What you need to do – Once you reach the line containing "Agro-/Bio-Defense (AHAD) Program" in the data below, restate each line word for word up to and including the one containing "SOLDIER STORY".

########

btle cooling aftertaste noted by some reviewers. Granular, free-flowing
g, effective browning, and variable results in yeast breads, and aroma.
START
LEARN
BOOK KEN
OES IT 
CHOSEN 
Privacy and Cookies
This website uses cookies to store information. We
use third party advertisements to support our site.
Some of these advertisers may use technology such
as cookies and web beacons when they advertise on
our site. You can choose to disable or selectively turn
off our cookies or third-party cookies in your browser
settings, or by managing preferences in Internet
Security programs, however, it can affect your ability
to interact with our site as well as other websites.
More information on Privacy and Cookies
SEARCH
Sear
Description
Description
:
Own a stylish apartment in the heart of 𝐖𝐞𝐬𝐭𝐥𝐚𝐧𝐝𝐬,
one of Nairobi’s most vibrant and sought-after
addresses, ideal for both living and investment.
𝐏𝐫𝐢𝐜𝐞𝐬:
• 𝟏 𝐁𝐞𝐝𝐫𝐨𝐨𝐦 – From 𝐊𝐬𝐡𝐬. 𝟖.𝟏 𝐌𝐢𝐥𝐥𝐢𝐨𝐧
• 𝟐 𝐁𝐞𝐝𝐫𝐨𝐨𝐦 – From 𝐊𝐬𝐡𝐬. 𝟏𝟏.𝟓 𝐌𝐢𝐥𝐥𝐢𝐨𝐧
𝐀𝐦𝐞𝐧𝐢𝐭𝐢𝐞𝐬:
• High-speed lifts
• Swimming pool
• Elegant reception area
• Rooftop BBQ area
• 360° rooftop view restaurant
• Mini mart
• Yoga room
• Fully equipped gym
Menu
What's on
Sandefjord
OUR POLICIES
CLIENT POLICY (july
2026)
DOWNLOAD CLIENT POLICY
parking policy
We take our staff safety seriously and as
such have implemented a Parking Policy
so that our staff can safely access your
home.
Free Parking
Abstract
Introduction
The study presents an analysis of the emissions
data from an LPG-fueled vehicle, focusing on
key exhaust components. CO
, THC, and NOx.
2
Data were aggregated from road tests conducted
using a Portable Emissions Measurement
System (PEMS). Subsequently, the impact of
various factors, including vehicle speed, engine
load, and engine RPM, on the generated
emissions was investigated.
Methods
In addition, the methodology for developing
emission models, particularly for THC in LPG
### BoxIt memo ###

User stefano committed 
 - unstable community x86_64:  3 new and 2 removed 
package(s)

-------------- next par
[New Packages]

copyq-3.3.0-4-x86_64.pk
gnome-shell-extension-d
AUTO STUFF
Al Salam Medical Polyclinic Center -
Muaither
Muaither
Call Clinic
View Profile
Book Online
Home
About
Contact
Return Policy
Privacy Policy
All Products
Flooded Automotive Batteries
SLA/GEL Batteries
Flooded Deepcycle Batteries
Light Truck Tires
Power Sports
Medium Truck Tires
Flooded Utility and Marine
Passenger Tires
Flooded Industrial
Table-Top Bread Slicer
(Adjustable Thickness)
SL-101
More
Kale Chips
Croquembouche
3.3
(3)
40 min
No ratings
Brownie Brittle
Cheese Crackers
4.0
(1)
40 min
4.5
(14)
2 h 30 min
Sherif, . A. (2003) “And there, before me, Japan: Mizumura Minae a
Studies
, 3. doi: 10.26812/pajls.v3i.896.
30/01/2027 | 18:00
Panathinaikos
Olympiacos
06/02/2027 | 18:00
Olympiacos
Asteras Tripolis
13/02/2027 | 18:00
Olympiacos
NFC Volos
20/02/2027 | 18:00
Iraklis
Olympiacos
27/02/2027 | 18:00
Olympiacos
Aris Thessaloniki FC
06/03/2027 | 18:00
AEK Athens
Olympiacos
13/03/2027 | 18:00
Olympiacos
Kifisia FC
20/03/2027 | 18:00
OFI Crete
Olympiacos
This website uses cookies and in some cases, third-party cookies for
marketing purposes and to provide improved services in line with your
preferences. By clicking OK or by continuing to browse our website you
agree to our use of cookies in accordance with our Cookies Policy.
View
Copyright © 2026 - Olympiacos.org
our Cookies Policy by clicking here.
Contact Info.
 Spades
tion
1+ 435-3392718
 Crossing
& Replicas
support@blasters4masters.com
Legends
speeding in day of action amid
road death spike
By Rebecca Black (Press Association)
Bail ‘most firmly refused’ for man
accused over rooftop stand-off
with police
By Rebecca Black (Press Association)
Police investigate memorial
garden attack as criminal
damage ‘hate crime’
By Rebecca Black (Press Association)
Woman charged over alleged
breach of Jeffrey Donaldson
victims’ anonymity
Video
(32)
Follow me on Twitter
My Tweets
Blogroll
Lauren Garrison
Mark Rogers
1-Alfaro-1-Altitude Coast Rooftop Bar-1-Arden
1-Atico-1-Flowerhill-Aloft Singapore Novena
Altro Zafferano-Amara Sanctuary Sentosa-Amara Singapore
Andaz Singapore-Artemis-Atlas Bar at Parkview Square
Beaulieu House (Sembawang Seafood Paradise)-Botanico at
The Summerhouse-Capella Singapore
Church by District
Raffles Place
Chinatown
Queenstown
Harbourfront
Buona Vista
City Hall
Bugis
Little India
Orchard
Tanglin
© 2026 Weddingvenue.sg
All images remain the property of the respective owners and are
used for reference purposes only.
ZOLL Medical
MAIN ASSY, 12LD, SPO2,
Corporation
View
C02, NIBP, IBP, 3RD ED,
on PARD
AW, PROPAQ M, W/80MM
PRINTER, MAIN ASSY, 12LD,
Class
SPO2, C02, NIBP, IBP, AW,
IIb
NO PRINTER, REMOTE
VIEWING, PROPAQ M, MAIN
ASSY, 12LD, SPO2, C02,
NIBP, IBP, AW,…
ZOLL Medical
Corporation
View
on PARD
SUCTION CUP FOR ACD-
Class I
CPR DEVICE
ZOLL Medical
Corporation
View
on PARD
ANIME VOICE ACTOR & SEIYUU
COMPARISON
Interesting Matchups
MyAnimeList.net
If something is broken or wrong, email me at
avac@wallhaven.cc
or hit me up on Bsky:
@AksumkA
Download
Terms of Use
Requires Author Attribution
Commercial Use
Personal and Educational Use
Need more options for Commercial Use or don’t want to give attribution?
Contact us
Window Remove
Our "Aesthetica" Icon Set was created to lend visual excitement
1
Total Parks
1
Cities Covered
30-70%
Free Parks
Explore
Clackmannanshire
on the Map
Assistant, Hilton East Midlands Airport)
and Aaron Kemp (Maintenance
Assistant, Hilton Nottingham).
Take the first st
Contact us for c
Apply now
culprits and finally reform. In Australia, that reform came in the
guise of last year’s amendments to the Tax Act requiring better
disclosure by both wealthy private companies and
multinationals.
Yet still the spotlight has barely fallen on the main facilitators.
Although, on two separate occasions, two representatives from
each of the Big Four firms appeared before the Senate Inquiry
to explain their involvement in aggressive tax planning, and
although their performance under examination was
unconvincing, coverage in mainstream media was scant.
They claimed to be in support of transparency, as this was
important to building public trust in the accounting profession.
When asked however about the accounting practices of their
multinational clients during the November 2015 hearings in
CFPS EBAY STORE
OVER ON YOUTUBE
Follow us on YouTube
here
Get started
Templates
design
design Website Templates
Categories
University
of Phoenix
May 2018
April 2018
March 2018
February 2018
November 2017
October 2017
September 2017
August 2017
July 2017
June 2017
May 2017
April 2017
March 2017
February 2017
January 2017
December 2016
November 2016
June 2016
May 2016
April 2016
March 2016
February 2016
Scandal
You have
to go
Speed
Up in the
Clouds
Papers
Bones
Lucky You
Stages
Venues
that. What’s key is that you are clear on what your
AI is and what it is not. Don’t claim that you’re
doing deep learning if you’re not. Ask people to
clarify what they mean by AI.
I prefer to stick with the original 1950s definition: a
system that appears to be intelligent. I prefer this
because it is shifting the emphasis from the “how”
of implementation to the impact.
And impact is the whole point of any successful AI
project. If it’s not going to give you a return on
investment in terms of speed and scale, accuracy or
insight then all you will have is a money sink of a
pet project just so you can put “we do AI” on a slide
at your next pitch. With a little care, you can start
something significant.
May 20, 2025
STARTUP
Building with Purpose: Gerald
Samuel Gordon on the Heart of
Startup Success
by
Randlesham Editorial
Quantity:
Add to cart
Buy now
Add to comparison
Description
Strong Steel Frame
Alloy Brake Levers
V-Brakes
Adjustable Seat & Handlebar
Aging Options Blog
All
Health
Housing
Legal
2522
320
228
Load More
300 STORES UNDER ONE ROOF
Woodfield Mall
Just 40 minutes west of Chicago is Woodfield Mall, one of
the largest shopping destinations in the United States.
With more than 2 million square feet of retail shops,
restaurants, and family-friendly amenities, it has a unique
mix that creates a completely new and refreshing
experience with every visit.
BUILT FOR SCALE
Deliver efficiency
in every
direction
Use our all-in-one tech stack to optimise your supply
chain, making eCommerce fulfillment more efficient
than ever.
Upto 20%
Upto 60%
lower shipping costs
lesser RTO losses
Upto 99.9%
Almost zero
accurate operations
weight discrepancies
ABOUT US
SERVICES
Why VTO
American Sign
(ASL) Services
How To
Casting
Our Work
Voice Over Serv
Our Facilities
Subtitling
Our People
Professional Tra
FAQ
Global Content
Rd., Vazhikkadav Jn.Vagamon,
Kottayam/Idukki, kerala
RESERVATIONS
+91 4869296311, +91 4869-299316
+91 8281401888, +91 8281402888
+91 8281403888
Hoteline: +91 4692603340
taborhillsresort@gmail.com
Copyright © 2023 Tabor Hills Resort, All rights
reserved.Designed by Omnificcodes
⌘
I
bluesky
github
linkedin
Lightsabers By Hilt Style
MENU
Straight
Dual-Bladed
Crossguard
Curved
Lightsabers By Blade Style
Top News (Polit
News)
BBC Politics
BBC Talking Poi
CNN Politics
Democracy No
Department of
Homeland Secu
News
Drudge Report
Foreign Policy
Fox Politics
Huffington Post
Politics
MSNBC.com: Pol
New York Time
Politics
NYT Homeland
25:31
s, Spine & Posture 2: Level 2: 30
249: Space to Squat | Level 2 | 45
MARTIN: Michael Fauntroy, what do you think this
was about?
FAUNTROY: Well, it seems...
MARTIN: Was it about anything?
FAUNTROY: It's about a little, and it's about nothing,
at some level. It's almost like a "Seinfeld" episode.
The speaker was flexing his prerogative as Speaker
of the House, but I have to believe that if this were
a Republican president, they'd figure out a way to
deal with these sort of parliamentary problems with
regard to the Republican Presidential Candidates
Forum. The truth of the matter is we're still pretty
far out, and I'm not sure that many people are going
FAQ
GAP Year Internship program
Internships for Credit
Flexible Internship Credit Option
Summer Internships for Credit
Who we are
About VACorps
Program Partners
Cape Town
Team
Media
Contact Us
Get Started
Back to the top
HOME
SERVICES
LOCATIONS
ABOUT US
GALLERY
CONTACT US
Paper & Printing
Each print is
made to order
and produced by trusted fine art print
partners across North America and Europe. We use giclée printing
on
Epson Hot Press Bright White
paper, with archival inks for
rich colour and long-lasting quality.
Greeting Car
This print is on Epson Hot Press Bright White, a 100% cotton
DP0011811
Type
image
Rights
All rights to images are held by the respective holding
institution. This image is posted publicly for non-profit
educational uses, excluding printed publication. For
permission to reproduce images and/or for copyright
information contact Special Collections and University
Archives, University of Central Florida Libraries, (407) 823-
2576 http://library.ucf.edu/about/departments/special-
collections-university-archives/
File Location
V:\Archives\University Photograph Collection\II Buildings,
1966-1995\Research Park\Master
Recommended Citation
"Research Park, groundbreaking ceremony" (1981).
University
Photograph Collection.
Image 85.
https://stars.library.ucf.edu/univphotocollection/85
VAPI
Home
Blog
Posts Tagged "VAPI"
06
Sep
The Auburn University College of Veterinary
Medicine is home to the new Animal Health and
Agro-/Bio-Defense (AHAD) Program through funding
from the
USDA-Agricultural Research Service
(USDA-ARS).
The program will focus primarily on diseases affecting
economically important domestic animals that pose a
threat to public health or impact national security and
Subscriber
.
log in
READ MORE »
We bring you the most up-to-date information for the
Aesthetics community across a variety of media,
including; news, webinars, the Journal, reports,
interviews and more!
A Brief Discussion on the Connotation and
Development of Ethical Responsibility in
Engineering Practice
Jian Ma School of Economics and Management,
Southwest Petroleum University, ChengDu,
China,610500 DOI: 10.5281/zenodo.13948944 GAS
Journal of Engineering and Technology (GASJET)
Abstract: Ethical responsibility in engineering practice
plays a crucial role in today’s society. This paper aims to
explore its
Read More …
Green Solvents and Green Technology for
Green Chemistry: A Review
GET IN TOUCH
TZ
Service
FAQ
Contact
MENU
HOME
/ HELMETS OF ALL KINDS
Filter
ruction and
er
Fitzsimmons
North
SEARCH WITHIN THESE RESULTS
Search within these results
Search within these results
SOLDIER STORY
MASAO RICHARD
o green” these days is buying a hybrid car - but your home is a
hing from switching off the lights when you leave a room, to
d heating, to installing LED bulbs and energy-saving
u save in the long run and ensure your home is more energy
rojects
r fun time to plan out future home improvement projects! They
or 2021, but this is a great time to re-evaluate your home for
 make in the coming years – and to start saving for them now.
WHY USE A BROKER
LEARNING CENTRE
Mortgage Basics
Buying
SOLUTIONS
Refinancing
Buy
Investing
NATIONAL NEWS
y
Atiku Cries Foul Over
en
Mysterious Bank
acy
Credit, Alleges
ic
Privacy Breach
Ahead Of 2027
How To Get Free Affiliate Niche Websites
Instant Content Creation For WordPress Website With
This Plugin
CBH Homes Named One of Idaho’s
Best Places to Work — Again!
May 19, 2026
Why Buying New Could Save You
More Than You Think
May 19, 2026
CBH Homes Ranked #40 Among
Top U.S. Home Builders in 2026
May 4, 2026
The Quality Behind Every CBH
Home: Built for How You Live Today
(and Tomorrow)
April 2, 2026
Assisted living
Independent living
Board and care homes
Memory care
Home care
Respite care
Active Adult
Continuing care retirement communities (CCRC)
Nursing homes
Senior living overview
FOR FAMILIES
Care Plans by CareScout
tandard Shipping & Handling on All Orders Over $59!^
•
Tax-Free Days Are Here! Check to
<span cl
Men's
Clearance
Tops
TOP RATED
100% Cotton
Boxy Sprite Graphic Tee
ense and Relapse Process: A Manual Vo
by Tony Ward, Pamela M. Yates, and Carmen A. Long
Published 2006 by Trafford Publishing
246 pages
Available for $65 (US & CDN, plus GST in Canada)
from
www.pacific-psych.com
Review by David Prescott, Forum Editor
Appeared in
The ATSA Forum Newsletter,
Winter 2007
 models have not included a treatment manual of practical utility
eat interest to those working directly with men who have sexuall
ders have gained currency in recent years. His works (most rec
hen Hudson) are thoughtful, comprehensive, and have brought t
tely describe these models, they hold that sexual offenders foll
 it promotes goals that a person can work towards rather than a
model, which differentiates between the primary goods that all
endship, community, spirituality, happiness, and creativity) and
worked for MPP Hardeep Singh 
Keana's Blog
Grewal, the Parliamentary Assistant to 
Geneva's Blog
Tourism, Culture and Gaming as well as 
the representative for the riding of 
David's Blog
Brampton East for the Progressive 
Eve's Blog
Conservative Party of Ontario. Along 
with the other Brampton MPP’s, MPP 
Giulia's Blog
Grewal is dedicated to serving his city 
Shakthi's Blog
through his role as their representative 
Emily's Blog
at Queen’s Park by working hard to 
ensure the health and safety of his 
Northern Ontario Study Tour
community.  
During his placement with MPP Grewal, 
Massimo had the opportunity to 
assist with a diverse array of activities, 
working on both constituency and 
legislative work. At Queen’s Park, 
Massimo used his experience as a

########

Exercise result –
Agro-/Bio-Defense (AHAD) Program through funding
from the
USDA-Agricultural Research Service
(USDA-ARS).
The program will focus primarily on diseases affecting
economically important domestic animals that pose a
threat to public health or impact national security and
Subscriber
.
log in
READ MORE »
We bring you the most up-to-date information for the
Aesthetics community across a variety of media,
including; news, webinars, the Journal, reports,
interviews and more!
A Brief Discussion on the Connotation and
Development of Ethical Responsibility in
Engineering Practice
Jian Ma School of Economics and Management,
Southwest Petroleum University, ChengDu,
China,610500 DOI: 10.5281/zenodo.13948944 GAS
Journal of Engineering and Technology (GASJET)
Abstract: Ethical responsibility in engineering practice
plays a crucial role in today’s society. This paper aims to
explore its
Read More …
Green Solvents and Green Technology for
Green Chemistry: A Review
GET IN TOUCH
TZ
Service
FAQ
Contact
MENU
HOME
/ HELMETS OF ALL KINDS
Filter
ruction and
er
Fitzsimmons
North
SEARCH WITHIN THESE RESULTS
Search within these results
Search within these results
SOLDIER STORY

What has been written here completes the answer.